Convaincus que l'ex-maire Gérald Tremblay et des hauts fonctionnaires sont intervenus à dessein pour bloquer leur projet au profit d'un acteur local, d'anciens représentants québécois d'une multinationale française de l'immobilier se tournent vers les tribunaux: ils demandent à la cour de forcer la Ville à leur vendre l'un des terrains les plus convoités du Vieux-Montréal ou de leur verser 8 millions en dommages.

Constructa Immobilier, qui était affiliée avec le géant français Constructa jusqu'à l'échec de son projet, vient tout juste de signifier sa poursuite à la Ville, a appris La Presse.

«Avec les témoignages entendus à la commission Charbonneau sur l'octroi des contrats, la demanderesse est justifiée de penser que des irrégularités ont pu nuire au cheminement de son dossier dans le dédale administratif et politique», écrivent ses avocats dans leur requête.
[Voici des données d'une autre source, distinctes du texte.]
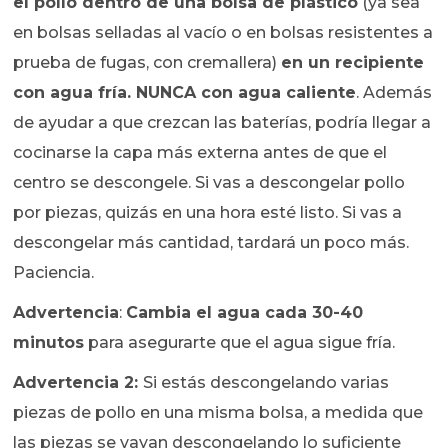
el pollo dentro de una bolsa de plástico
(ya sea
en bolsas selladas al vacío o en bolsas resistentes a
prueba de fugas, con cremallera)
en un recipiente
con agua fría. NUNCA con agua caliente
. Además
de ayudar a que crezcan las baterías, podría llegar a
cocinarse la capa más externa antes de que el
centro se descongele. Si vas a descongelar pollo
por piezas, quizás en una hora esté listo. Si vas a
descongelar más cantidad, tardará un poco más.
Paciencia.
Advertencia
:
Cambia el agua cada 30-40
minutos
para asegurarte que el agua sigue fría.
Advertencia 2:
Si estás descongelando varias
piezas de pollo en una misma bolsa, a medida que
las piezas se vayan descongelando lo suficiente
L'entreprise tentait depuis 2005 d'acquérir auprès de la Ville un terrain près du boulevard Saint-Laurent, entre les rues Notre-Dame et Saint-Jacques. Ce terrain, l'un des rares encore vacants dans ce secteur, est exploité comme stationnement à ciel ouvert. La Ville veut le vendre depuis longtemps à un promoteur immobilier; elle prévoit qu'il rapportera jusqu'à 1 million de dollars par année en taxes lorsqu'une construction y sera érigée.
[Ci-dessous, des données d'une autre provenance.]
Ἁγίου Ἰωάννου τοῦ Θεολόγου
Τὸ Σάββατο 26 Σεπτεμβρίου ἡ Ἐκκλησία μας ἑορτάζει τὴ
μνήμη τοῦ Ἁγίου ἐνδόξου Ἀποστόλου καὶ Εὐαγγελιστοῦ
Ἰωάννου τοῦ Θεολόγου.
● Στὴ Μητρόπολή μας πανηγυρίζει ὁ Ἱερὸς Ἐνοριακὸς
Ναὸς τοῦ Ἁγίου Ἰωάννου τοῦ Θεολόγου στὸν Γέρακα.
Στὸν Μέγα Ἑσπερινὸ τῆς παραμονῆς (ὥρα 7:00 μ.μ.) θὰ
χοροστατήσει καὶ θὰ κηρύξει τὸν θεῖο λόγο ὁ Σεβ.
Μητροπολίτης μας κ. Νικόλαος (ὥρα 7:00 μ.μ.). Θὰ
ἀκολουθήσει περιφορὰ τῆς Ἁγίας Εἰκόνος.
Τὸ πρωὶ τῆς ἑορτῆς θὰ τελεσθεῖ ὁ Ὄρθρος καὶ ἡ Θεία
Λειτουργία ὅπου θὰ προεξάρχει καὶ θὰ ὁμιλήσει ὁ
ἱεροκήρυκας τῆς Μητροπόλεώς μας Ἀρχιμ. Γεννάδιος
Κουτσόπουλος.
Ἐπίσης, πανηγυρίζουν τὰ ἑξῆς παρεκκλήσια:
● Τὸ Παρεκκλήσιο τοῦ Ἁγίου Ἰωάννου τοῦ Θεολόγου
Lors de l'appel de propositions initial, Constructa avait terminé deuxième. Mais comme celui qui a remporté l'appel a ensuite été disqualifié, la Ville a entrepris des négociations pour vendre à Constructa. Pour faciliter les choses, l'entreprise a accepté alors de racheter les plans de son concurrent disqualifié, car ils avaient déjà été approuvés par le service d'urbanisme.

Nouvelle condition

Alors qu'elle pense régler l'affaire rapidement, Constructa a la surprise de voir la Ville lui imposer une nouvelle condition sortie de nulle part: son immeuble devait fournir 50 places de stationnement souterrain à l'hôtel Place d'Armes, situé juste en face, rue Saint-Jacques. L'hôtel appartient à la famille Antonopoulos, propriétaire d'une dizaine d'hôtels et de restaurants dans le Vieux-Montréal.
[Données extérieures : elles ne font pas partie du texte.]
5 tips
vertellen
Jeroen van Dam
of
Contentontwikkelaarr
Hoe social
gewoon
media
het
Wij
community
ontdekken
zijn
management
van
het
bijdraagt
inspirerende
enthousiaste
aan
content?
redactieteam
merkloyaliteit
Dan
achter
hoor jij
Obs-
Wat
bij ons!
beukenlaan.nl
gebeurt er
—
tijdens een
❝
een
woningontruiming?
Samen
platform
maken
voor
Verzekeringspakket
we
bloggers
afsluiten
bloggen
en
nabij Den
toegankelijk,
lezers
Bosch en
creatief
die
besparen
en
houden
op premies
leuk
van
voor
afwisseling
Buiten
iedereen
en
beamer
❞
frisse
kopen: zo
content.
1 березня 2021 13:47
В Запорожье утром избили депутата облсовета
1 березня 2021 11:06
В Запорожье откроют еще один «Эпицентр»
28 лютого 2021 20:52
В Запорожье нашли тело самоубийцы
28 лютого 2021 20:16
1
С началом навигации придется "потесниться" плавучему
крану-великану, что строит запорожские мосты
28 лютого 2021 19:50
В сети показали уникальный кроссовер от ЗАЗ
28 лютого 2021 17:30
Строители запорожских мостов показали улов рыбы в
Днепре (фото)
«Pierre Bernardin, alors directeur général adjoint, n'a pas hésité à faire des pressions indues, pour ne pas dire un chantage éhonté, auprès de la demanderesse dans le but de favoriser Costa Antonopoulos et/ou Hôtel Place d'Armes», affirme la poursuite. Bernardin aurait menacé de laisser le dossier moisir sur son bureau si Antonopoulos n'obtenait pas ses places de stationnement.

À l'époque, le Groupe Antonopoulos s'intéressait lui-même au terrain. Le directeur des transactions immobilières à la Ville, Michel Nadeau, avait signifié à cet important acteur du secteur qu'il pourrait faire une offre seulement si les négociations avec Constructa échouaient.

Constructa dit alors avoir constaté que son dossier traînait étrangement en longueur. Elle affirme dans sa poursuite que c'est notamment à cause de Michel Nadeau, qui aurait faussé les données lors de la présentation du projet aux élus. Le haut fonctionnaire aurait «sciemment menti aux membres du comité exécutif» afin de «les induire en erreur et ainsi faire déraper le dossier [de Constructa]".

Puis, le 13 juillet 2010, alors que les négociations entre les fonctionnaires et Constructa étaient toujours en cours, le maire Gérald Tremblay a donné ordre aux fonctionnaires de mettre fin au processus.

Un nouvel appel de propositions a été lancé et c'est un consortium dont fait partie le Groupe Antonopoulos qui a remporté la mise. La Société d'habitation et de développement de Montréal (SHDM), le bras immobilier de la Ville, lui avait entre-temps vendu un immeuble adjacent qui rendait sa proposition plus intéressante.

En décembre dernier, la Ville avait expliqué à La Presse qu'elle croyait avoir bien fait en annulant les négociations avec Constructa, puisque le Groupe Antonopoulos avait proposé 5,4 millions, soit 1,8 million de plus que Constructa.

Hier, l'administration municipale n'était plus en mesure de commenter l'affaire puisque le dossier est devant la cour.

Pour l'instant, la vente au Groupe Antonopoulos n'a toujours pas été approuvée par le conseil municipal, qui doit se pencher sur la question à sa prochaine réunion.